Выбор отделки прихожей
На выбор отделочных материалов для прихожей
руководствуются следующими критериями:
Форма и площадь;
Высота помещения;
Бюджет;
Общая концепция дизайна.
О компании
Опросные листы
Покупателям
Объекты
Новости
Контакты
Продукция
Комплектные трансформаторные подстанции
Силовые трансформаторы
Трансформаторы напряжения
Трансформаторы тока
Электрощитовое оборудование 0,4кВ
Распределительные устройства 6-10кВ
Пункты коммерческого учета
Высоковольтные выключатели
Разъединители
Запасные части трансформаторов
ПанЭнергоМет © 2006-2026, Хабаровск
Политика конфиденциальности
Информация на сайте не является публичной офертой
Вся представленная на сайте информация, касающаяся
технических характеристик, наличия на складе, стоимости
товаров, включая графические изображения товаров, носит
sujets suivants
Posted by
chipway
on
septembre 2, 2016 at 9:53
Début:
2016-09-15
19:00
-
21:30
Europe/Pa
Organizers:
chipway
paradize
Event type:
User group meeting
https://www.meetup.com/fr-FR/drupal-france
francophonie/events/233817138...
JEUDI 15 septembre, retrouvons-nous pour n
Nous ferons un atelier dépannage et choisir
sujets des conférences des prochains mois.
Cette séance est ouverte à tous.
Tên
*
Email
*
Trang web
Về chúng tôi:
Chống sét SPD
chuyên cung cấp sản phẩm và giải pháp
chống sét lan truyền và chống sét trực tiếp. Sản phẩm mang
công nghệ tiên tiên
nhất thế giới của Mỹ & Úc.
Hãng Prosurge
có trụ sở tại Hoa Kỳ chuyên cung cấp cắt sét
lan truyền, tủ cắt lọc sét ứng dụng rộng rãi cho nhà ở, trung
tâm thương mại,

------------------------

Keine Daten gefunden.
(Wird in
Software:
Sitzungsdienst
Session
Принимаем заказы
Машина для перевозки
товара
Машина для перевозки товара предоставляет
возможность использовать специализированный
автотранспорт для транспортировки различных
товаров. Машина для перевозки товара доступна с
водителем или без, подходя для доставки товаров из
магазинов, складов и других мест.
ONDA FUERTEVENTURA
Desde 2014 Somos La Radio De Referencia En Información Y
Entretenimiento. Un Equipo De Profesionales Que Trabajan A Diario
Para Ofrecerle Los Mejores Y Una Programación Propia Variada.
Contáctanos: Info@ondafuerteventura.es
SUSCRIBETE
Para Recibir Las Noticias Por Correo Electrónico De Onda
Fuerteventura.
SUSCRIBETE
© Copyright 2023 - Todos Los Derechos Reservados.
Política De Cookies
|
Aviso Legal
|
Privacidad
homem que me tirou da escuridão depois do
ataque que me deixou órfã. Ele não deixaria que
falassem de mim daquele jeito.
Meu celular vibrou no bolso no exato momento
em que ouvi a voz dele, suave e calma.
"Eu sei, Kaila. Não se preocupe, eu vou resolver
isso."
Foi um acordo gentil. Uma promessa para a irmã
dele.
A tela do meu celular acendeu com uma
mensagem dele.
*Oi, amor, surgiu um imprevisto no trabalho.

------------------------

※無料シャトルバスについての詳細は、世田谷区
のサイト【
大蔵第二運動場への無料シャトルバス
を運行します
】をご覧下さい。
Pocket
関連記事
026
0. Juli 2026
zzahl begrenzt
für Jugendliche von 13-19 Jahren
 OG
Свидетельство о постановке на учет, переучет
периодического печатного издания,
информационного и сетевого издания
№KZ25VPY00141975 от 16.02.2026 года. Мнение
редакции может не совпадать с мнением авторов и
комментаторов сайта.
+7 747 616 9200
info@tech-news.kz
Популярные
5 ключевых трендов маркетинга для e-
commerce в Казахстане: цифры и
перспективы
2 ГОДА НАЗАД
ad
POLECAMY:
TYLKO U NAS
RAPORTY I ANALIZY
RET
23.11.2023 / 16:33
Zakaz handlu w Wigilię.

------------------------

HOW TO COMPLETE THIS TASK - Your reply should be only the count of lines in the entries above that contain the word "phẩm".

RESPONSE TO THIS TASK - 2